Peu importe où nous sommes, d'Antoinette Rychner

Publié le 14 décembre 2019 par Francisrichard @francisrichard

Antoinette Rychner dédie Peu importe où nous sommes à ses fils:

Au vaillant Aloys,

à Benjamin, le dernier né.

L'histoire vraie de ce livre est la survenance, un jour de septembre 2018, de la leucémie de Burkitt qui frappe son aîné de cinq ans, alors que son frère n'est encore qu'un bébé de trois mois.

Le tutoiement que l'auteure emploie dans son récit s'adresse à son dernier né, pour que, sans doute, il sache un jour ce qui s'est passé et combien il aura compté pour elle dans ces moments difficiles.

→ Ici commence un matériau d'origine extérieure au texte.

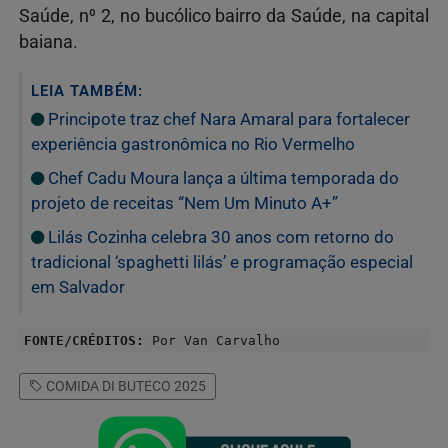
Saúde, n⁰ 2, no bucólico bairro da Saúde, na capital
baiana.
LEIA TAMBÉM:
Principote traz chef Nara Amaral para fortalecer
experiência gastronômica no Rio Vermelho
Chef Cadu Moura lança a última temporada do
projeto de receitas “Nem Um Minuto A+”
Lilás Cozinha celebra 30 anos com retorno do
tradicional ‘spaghetti lilás’ e programação especial
em Salvador
FONTE/CRÉDITOS:
Por Van Carvalho
COMIDA DI BUTECO 2025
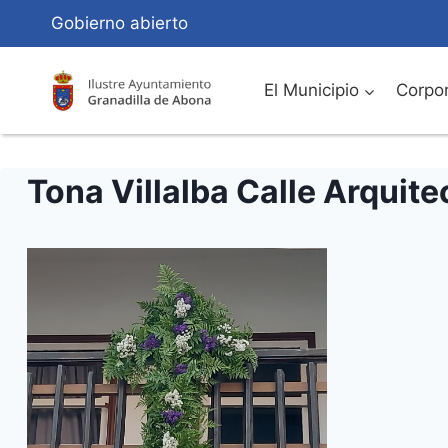
Saltar
Gobierno abierto
al
Contenido
El Municipio
Corpor
Tona Villalba Calle Arquit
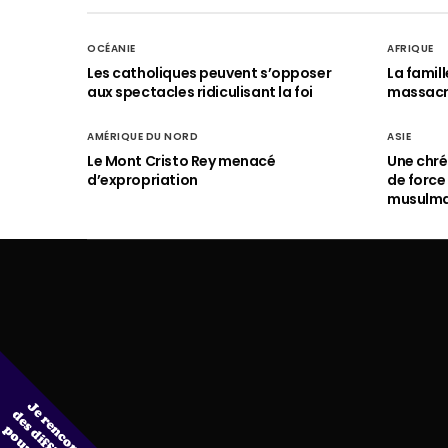
OCÉANIE
AFRIQUE
Les catholiques peuvent s’opposer
La famil
aux spectacles ridiculisant la foi
massac
AMÉRIQUE DU NORD
ASIE
Le Mont Cristo Rey menacé
Une chré
d’expropriation
de force
musulm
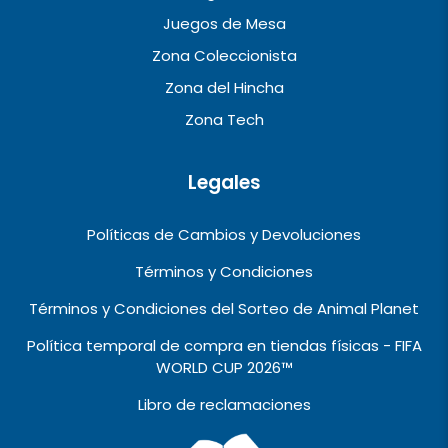
Juegos de Mesa
Zona Coleccionista
Zona del Hincha
Zona Tech
Legales
Políticas de Cambios y Devoluciones
Términos y Condiciones
Términos y Condiciones del Sorteo de Animal Planet
Política temporal de compra en tiendas físicas - FIFA
WORLD CUP 2026™️
Libro de reclamaciones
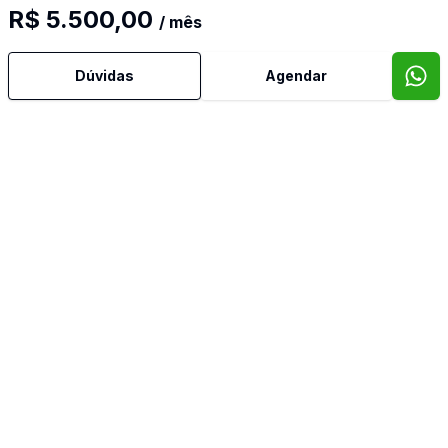
R$ 5.500,00
/ mês
Dúvidas
Agendar
Mais informações
Ar Condicionado
Área de Serviço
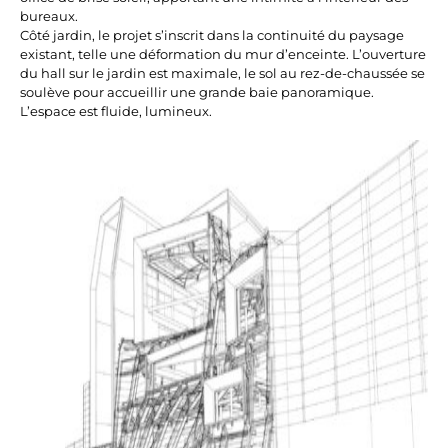
bureaux.
Côté jardin, le projet s’inscrit dans la continuité du paysage
existant, telle une déformation du mur d’enceinte. L’ouverture
du hall sur le jardin est maximale, le sol au rez-de-chaussée se
soulève pour accueillir une grande baie panoramique.
L’espace est fluide, lumineux.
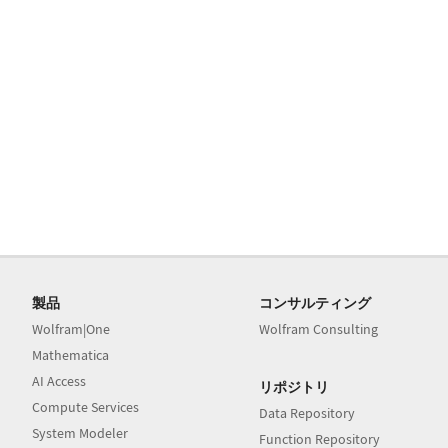
製品
コンサルティング
Wolfram|One
Wolfram Consulting
Mathematica
AI Access
リポジトリ
Compute Services
Data Repository
System Modeler
Function Repository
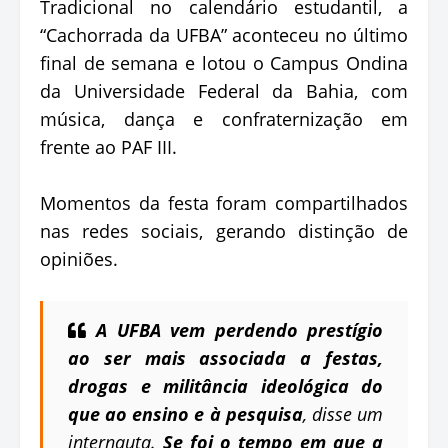
Tradicional no calendário estudantil, a
“Cachorrada da UFBA” aconteceu no último
final de semana e lotou o Campus Ondina
da Universidade Federal da Bahia, com
música, dança e confraternização em
frente ao PAF III.
Momentos da festa foram compartilhados
nas redes sociais, gerando distinção de
opiniões.
A UFBA vem perdendo prestígio
ao ser mais associada a festas,
drogas e militância ideológica do
que ao ensino e à pesquisa
, disse um
internauta.
Se foi o tempo em que a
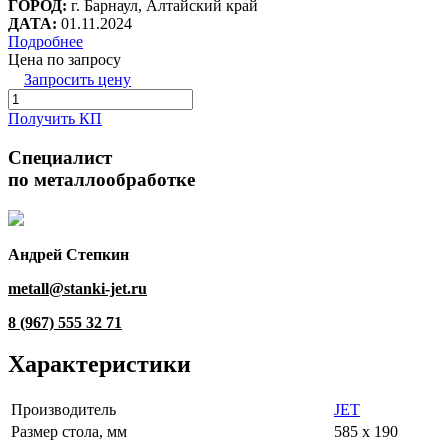
ГОРОД:
г. Барнаул, Алтайский край
ДАТА:
01.11.2024
Подробнее
Цена по запросу
Запросить цену
Получить КП
Специалист
по металлообработке
Андрей Степкин
metall@stanki-jet.ru
8 (967) 555 32 71
Характеристики
Производитель
JET
Размер стола, мм
585 x 190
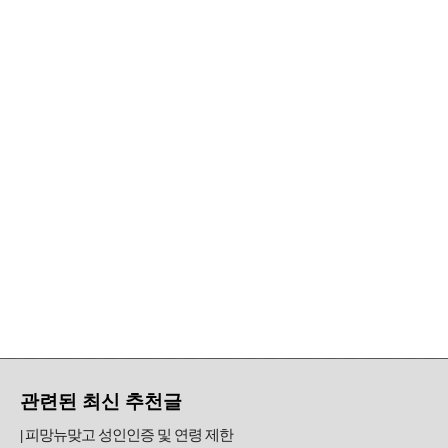
관련된 최신 추천글
피망뉴맞고 성인인증 및 연령 제한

Le plus difficile dans de telles circonstances est l'incertitude qui précède le diagnostic, puis l'organisation à mettre en place, enfin la nécessité de tenir le coup alors qu'il y a tant à faire.

Les solidarités naturelles ne leur font pas défaut à elle et au père: nombreuses sont les personnes qui vont les aider. Et, quand le père ne peut être là, elle trouve en elle le ressort pour tenir.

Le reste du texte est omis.